问题
I want to try gst_inst_128bit instruction. In the same program, nvvp give a lot of gst_inst_128bit command executed. While in nsight's profiler, 4 times gst_inst_32bit instructions is obtained. They should be a same program. How could this situation happen?
The experiment was tried on Linux, CUDA 5.0, GTX 580. The program is only copying data from one array to another in kernel function: In main:
cudaMalloc((void**)&dev_a, NUM * sizeof(float));
cudaMalloc((void**)&dev_b, NUM * sizeof(float));
kernel<<<grid,block>>>((uint4 *)dev_a, (uint4 *)dev_b);
the kernel:
__global__ void kernel(uint4 *a, uint4 *b){
unsigned int id = blockIdx.x * THREAD_NUM + threadIdx.x;
for(unsigned int i = 0;i < LOOP/4;i++){
b[id + i * GRID_NUM * THREAD_NUM] = a[id + i * GRID_NUM * THREAD_NUM];
}
return;
回答1:
Profiler in Nsight EE and standalone Visual Profiler on Linux are based on a same codebase.
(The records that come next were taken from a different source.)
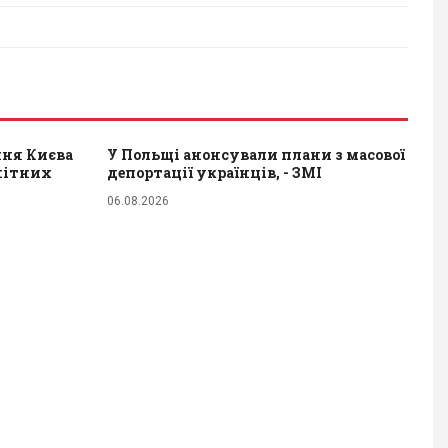
ння Києва
У Польщі анонсували плани з масової
енітних
депортації українців, - ЗМІ
06.08.2026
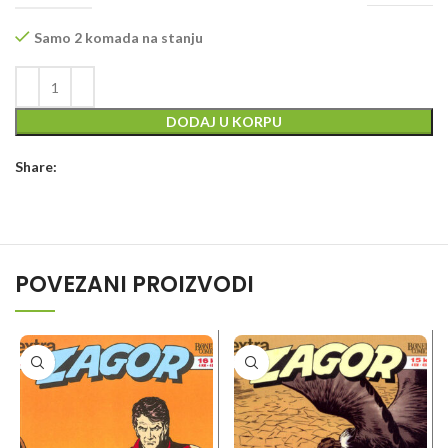
Samo 2 komada na stanju
DODAJ U KORPU
Share:
POVEZANI PROIZVODI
Please make sure:
- You are using same executable.
- There is no difference in environment variable values (e.g. LD_LIIBRARY_PATH).
Please note that Nsight EE launch UI may be slightly confusing. When you click "Profile" after debugging the debug build, it may actually run profiling on debug executable trying to keep all the custom launch settings (e.g. command line arguments, working folder, etc.) you could have setup. From the main menu click Run->Profile Configurations... to see the settings Nsight uses when profiling your application.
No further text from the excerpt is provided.